- Given entries -
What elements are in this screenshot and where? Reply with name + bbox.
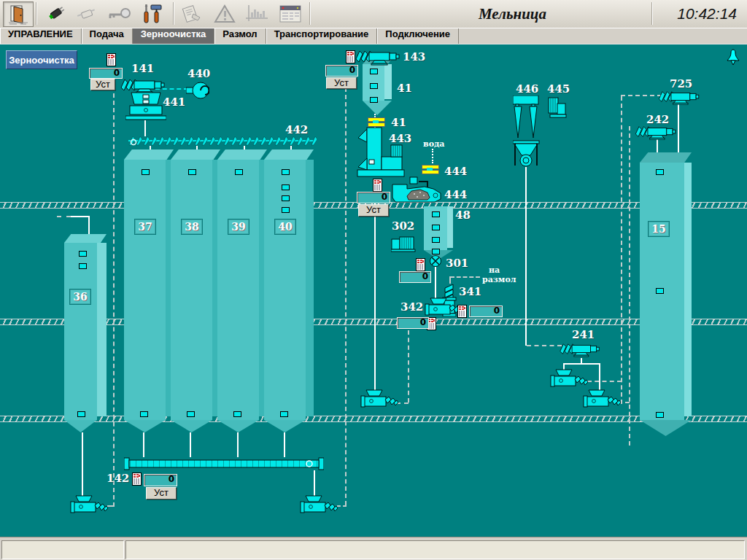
silo-39-outlet (217, 420, 259, 432)
silo-37-number: 37 (134, 219, 156, 235)
feeder-bottom-right[interactable] (300, 495, 338, 514)
alarm-bell-icon[interactable] (724, 48, 743, 70)
calc-icon-301[interactable] (416, 258, 425, 271)
set-button-143[interactable]: Уст (326, 77, 357, 89)
label-143: 143 (403, 50, 425, 63)
flow-line (237, 432, 239, 457)
status-bar (0, 537, 747, 560)
flow-line (284, 432, 285, 457)
label-242: 242 (646, 113, 669, 126)
silo-37[interactable] (124, 160, 166, 420)
tab-podklyuchenie[interactable]: Подключение (377, 28, 459, 44)
value-box-142[interactable]: 0 (144, 474, 177, 486)
journal-button[interactable] (178, 1, 207, 26)
key-icon (107, 4, 132, 24)
cyclone-446[interactable] (513, 96, 541, 168)
silo-39[interactable] (217, 160, 259, 420)
washer-444[interactable] (391, 176, 444, 203)
level-sensor (370, 97, 378, 103)
app-window: Мельница 10:42:14 УПРАВЛЕНИЕ Подача Зерн… (0, 0, 747, 560)
water-dots (432, 149, 433, 163)
value-box-444[interactable]: 0 (357, 192, 390, 203)
slide-valve-444-gate (427, 168, 433, 171)
feeder-center[interactable] (360, 389, 398, 408)
tab-upravlenie[interactable]: УПРАВЛЕНИЕ (0, 28, 82, 44)
level-sensor (79, 251, 87, 257)
screw-feeder-143[interactable] (355, 47, 401, 66)
route-dash-line (527, 345, 562, 346)
feeder-bottom-left[interactable] (70, 495, 108, 514)
screen-title-button[interactable]: Зерноочистка (6, 50, 77, 69)
flow-line (435, 267, 436, 298)
chain-conveyor-142[interactable] (124, 457, 324, 470)
value-box-341[interactable]: 0 (469, 306, 503, 317)
connect-button[interactable] (41, 1, 70, 26)
screw-feeder-241[interactable] (559, 341, 601, 358)
calc-icon-341[interactable] (457, 305, 467, 318)
fan-440[interactable] (186, 79, 209, 102)
calc-icon-444[interactable] (373, 179, 382, 192)
service-button[interactable] (137, 1, 166, 26)
toolbar-separator (309, 2, 310, 25)
level-sensor (188, 169, 196, 175)
exit-button[interactable] (3, 1, 34, 27)
toolbar-separator (36, 2, 36, 25)
journal-icon (181, 4, 204, 24)
set-button-142[interactable]: Уст (146, 487, 177, 499)
tab-zernoochistka[interactable]: Зерноочистка (133, 28, 215, 44)
level-sensor (142, 169, 150, 175)
slide-valve-41-gate (373, 120, 379, 123)
route-dash-line (57, 216, 71, 217)
silo-39-top (217, 149, 267, 160)
level-sensor (432, 249, 440, 254)
set-button-444[interactable]: Уст (358, 204, 389, 217)
motor-302[interactable] (391, 234, 417, 253)
key-button[interactable] (105, 1, 134, 26)
reports-button[interactable] (276, 1, 305, 26)
label-342: 342 (400, 300, 423, 314)
level-sensor (656, 288, 664, 294)
calc-icon-142[interactable] (132, 472, 142, 486)
set-button-141[interactable]: Уст (90, 79, 115, 90)
bin-48-side (447, 206, 453, 248)
level-sensor (235, 169, 243, 175)
calc-icon-141[interactable] (107, 53, 116, 66)
separator-441[interactable] (125, 91, 166, 120)
clock: 10:42:14 (657, 5, 737, 23)
tab-transportirovanie[interactable]: Транспортирование (266, 28, 378, 44)
silo-40-side (306, 160, 314, 416)
level-sensor (187, 411, 195, 417)
feeder-241b[interactable] (583, 389, 621, 408)
trends-button[interactable] (242, 1, 271, 26)
level-sensor (370, 83, 378, 89)
feeder-241a[interactable] (550, 369, 588, 388)
label-443: 443 (389, 132, 411, 145)
tab-razmol[interactable]: Размол (214, 28, 266, 44)
valve-301[interactable] (429, 255, 442, 268)
value-box-141[interactable]: 0 (89, 68, 123, 79)
report-table-icon (278, 4, 303, 24)
silo-36[interactable] (64, 243, 97, 420)
alarms-button[interactable] (210, 1, 239, 26)
silo-40-outlet (264, 420, 306, 432)
route-dash-line (621, 95, 662, 96)
value-box-301[interactable]: 0 (399, 271, 431, 283)
flow-line (678, 104, 679, 152)
flow-line (88, 216, 90, 236)
level-sensor (282, 184, 290, 190)
silo-36-outlet (64, 420, 97, 432)
tab-podacha[interactable]: Подача (82, 28, 133, 44)
silo-38[interactable] (171, 160, 212, 420)
value-box-342[interactable]: 0 (397, 317, 429, 329)
exit-door-icon (7, 4, 29, 25)
level-sensor (656, 169, 664, 175)
window-title: Мельница (434, 5, 591, 23)
value-box-143[interactable]: 0 (325, 65, 358, 77)
bin-41-side (384, 64, 392, 99)
motor-445[interactable] (548, 97, 568, 119)
toolbar-separator (651, 2, 652, 25)
screw-feeder-725[interactable] (657, 88, 701, 106)
level-sensor (370, 69, 378, 74)
screw-conveyor-442[interactable] (128, 135, 317, 147)
disconnect-button[interactable] (73, 1, 102, 26)
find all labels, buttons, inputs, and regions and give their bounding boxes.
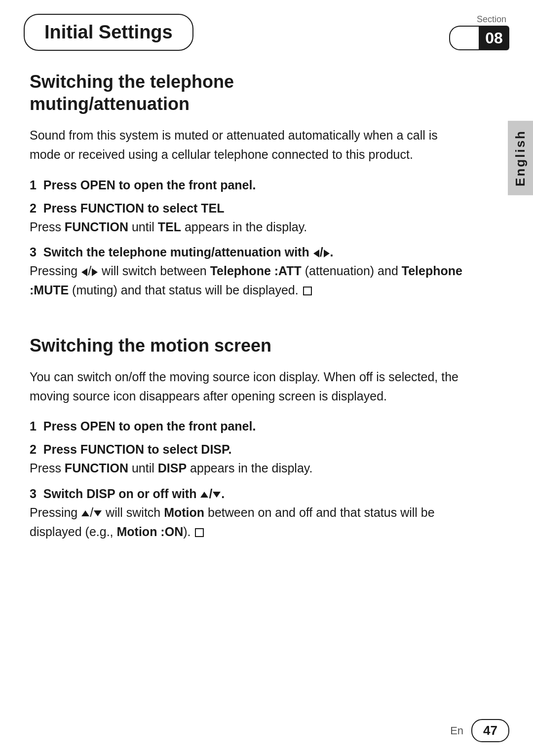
- triangle-down-icon: [213, 492, 221, 498]
- step3-title: 3 Switch the telephone muting/attenuatio…: [30, 245, 464, 259]
- header-right: Section 08: [449, 14, 509, 50]
- page-header: Initial Settings Section 08: [0, 0, 533, 51]
- step1-title: 1 Press OPEN to open the front panel.: [30, 178, 464, 192]
- step3-body: Pressing / will switch between Telephone…: [30, 261, 464, 300]
- tri-right-icon2: [92, 268, 98, 276]
- step2-body: Press FUNCTION until TEL appears in the …: [30, 217, 464, 237]
- s2-step3-title: 3 Switch DISP on or off with /.: [30, 487, 464, 501]
- section-badge-row: 08: [449, 26, 509, 50]
- step2-title: 2 Press FUNCTION to select TEL: [30, 201, 464, 216]
- triangle-up-icon: [200, 492, 208, 498]
- section1-step1: 1 Press OPEN to open the front panel.: [30, 178, 464, 192]
- s2-step2-body: Press FUNCTION until DISP appears in the…: [30, 459, 464, 478]
- spacer1: [30, 309, 469, 334]
- tri-up-icon2: [81, 510, 89, 516]
- section2-step3: 3 Switch DISP on or off with /. Pressing…: [30, 487, 464, 541]
- main-content: Switching the telephone muting/attenuati…: [0, 51, 498, 570]
- footer: En 47: [450, 719, 509, 742]
- language-label: English: [508, 121, 533, 195]
- page-title: Initial Settings: [44, 22, 173, 42]
- section2-step1: 1 Press OPEN to open the front panel.: [30, 419, 464, 433]
- s2-step1-title: 1 Press OPEN to open the front panel.: [30, 419, 464, 433]
- section-number: 08: [479, 26, 509, 50]
- end-icon: [303, 287, 312, 295]
- tri-down-icon2: [94, 510, 102, 516]
- end-icon2: [195, 528, 204, 537]
- section1-heading: Switching the telephone muting/attenuati…: [30, 71, 469, 115]
- section1-step2: 2 Press FUNCTION to select TEL Press FUN…: [30, 201, 464, 237]
- tri-left-icon: [81, 268, 87, 276]
- section1-intro: Sound from this system is muted or atten…: [30, 126, 464, 164]
- triangle-right-icon: [324, 250, 330, 257]
- s2-step2-title: 2 Press FUNCTION to select DISP.: [30, 442, 464, 457]
- section-badge-left: [449, 26, 479, 50]
- section-label: Section: [477, 14, 509, 25]
- section2-heading: Switching the motion screen: [30, 334, 469, 357]
- footer-lang: En: [450, 724, 463, 737]
- section2-intro: You can switch on/off the moving source …: [30, 367, 464, 406]
- triangle-left-icon: [313, 250, 319, 257]
- page-number-badge: 47: [471, 719, 509, 742]
- section1-step3: 3 Switch the telephone muting/attenuatio…: [30, 245, 464, 300]
- page: Initial Settings Section 08 English Swit…: [0, 0, 533, 756]
- section2-step2: 2 Press FUNCTION to select DISP. Press F…: [30, 442, 464, 478]
- s2-step3-body: Pressing / will switch Motion between on…: [30, 503, 464, 541]
- right-sidebar: English: [507, 59, 533, 256]
- title-badge: Initial Settings: [24, 14, 193, 51]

- Work instructions -
Where a line of the records has the string "separator", return that line.

- Task result -
toolbar-separator (309, 2, 310, 25)
toolbar-separator (36, 2, 36, 25)
separator-441[interactable] (125, 91, 166, 120)
toolbar-separator (651, 2, 652, 25)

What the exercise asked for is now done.